La prima ad essere rivalutata è stata l’ormai celebre patata rossa di Cetica, che in passato era uno dei pochissimi mezzi di sostentamento della popolazione provata dalle guerre e dai rigidi inverni. Nel 2000 una brutta virosi l’aveva portata a scomparire quasi del tutto, ma grazie a un produttore che ne aveva conservato il seme è stato possibile salvare il tubero, che dal 2005 gode della tutela di un apposito consorzio. La festa in suo onore si tiene a luglio, poco prima del raccolto che quest’anno è stato particolarmente abbondante, coinvolgendo giovani e vecchi come l’arzillo ottantenne Pietro Cargi il cui padre, ci racconta, fu ucciso dai tedeschi mentre cercava funghi qui intorno.
Ma a Cetica non ci sono solo patate. Grazie all’impegno della gente e degli enti locali sono stati trovati fondi per restaurare un ponte romanico e sono stati rivalutati antichi mestieri come il carbonaio (a cui sono dedicati un ecomuseo e un suggestivo allestimento didattico). E ancora, sono stati intervistati gli anziani e spulciate intere biblioteche per riportare in auge i poeti estemporanei di un tempo, veri artisti popolari dell’ottava rima resa celebre dai poemetti del Boccaccio e tramandatasi fin dal Medioevo. Non mancano, ovviamente, i tesori d’arte che caratterizzano ognuno di questi paesi: qui si tratta della duecentesca chiesa di Santa Maria e San Michele, con la bellissima Madonna del Melograno del Cesellino, un Crocefisso ligneo dalle braccia snodabili della scuola di Donatello e la Vergine in trono di Bicci di Lorenzo.
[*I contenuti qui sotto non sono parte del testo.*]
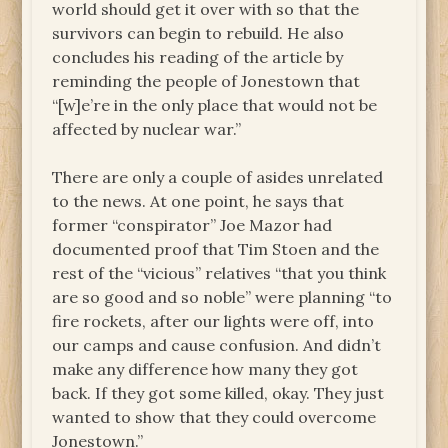
world should get it over with so that the
survivors can begin to rebuild. He also
concludes his reading of the article by
reminding the people of Jonestown that
“[w]e’re in the only place that would not be
affected by nuclear war.”
There are only a couple of asides unrelated
to the news. At one point, he says that
former “conspirator” Joe Mazor had
documented proof that Tim Stoen and the
rest of the “vicious” relatives “that you think
are so good and so noble” were planning “to
fire rockets, after our lights were off, into
our camps and cause confusion. And didn’t
make any difference how many they got
back. If they got some killed, okay. They just
wanted to show that they could overcome
Jonestown.”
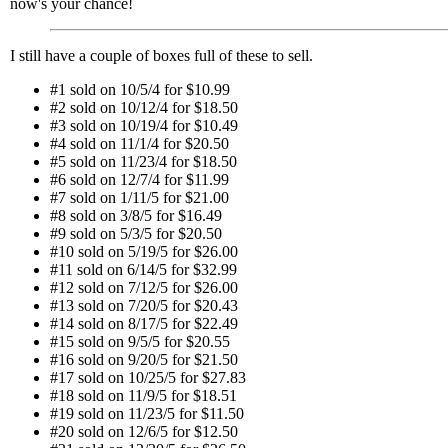
now's your chance!
I still have a couple of boxes full of these to sell.
#1 sold on 10/5/4 for $10.99
#2 sold on 10/12/4 for $18.50
#3 sold on 10/19/4 for $10.49
#4 sold on 11/1/4 for $20.50
#5 sold on 11/23/4 for $18.50
#6 sold on 12/7/4 for $11.99
#7 sold on 1/11/5 for $21.00
#8 sold on 3/8/5 for $16.49
#9 sold on 5/3/5 for $20.50
#10 sold on 5/19/5 for $26.00
#11 sold on 6/14/5 for $32.99
#12 sold on 7/12/5 for $26.00
#13 sold on 7/20/5 for $20.43
#14 sold on 8/17/5 for $22.49
#15 sold on 9/5/5 for $20.55
#16 sold on 9/20/5 for $21.50
#17 sold on 10/25/5 for $27.83
#18 sold on 11/9/5 for $18.51
#19 sold on 11/23/5 for $11.50
#20 sold on 12/6/5 for $12.50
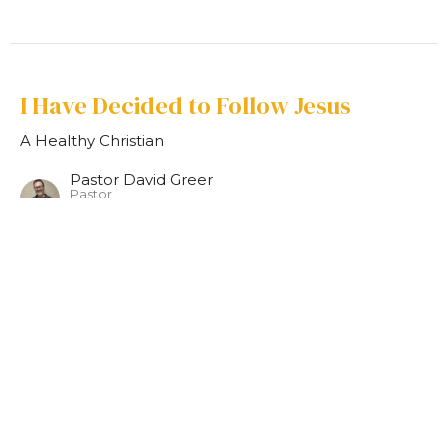
I Have Decided to Follow Jesus
A Healthy Christian
Pastor David Greer
Pastor
August 20, 2023
Home
About
Events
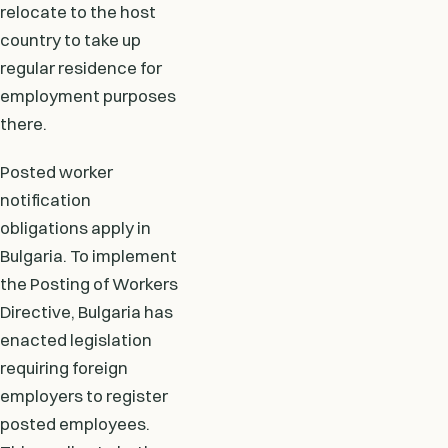
relocate to the host
country to take up
regular residence for
employment purposes
there.
Posted worker
notification
obligations apply in
Bulgaria. To implement
the Posting of Workers
Directive, Bulgaria has
enacted legislation
requiring foreign
employers to register
posted employees.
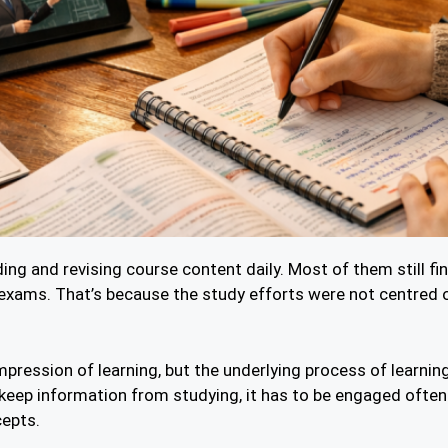
ing and revising course content daily. Most of them still fi
exams. That’s because the study efforts were not centred o
mpression of learning, but the underlying process of learnin
 keep information from studying, it has to be engaged ofte
cepts.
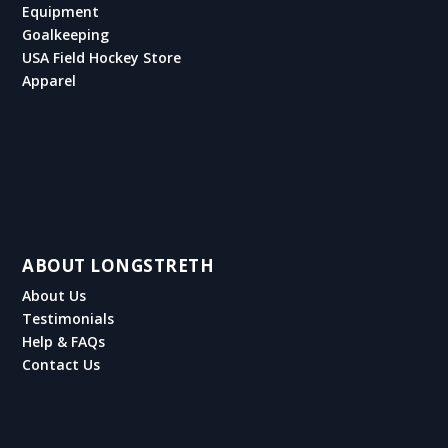
Equipment
Goalkeeping
USA Field Hockey Store
Apparel
ABOUT LONGSTRETH
About Us
Testimonials
Help & FAQs
Contact Us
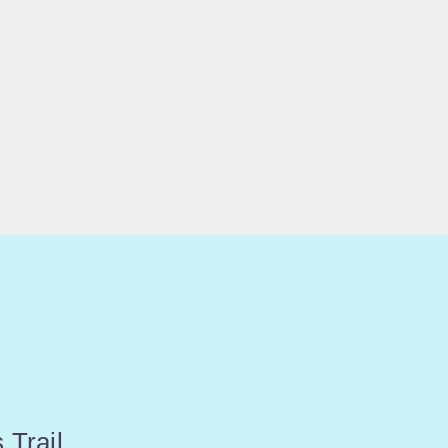
 Trail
Per entrare in perfetta sintonia con questo piccolo mondo antico, niente di meglio della sagra dedicata alle castagne che si svolge quest’anno nel primo finesettimana di novembre: potrete raccogliere i prelibati marroni locali, passeggiare nei boschi, assistere alla rievocazione della pestatura, partecipare a cene a base di prodotti tipici.
Ci saranno le musiche popolari del chitarrista Enzo Carro, napoletano trapiantato a Firenze, e naturalmente i canti in ottava rima, riesumati dai versi del defunto poeta dialettale Antonio Bettazzi. Poi, a sera fatta, potrete partecipare alla veglia nel seccatoio: era in questi rifugi secolari, mentre il fuoco prosciugava lentamente la castagna, che i nostri nonni si riunivano. Sarà un autentico salto nel passato, quando non c’era la televisione e lo stare in compagnia era un valore quotidiano. Nei seccatoi di Cetica la gente si raccontava di paure, gioie, dolori, chiacchierava di politica non meno che di patate, condivideva quel poco che c’era, e magari vedeva nascere nuovi amori. Ma l’amore più grande, forse, è quello dei casentinesi per il loro Casentino.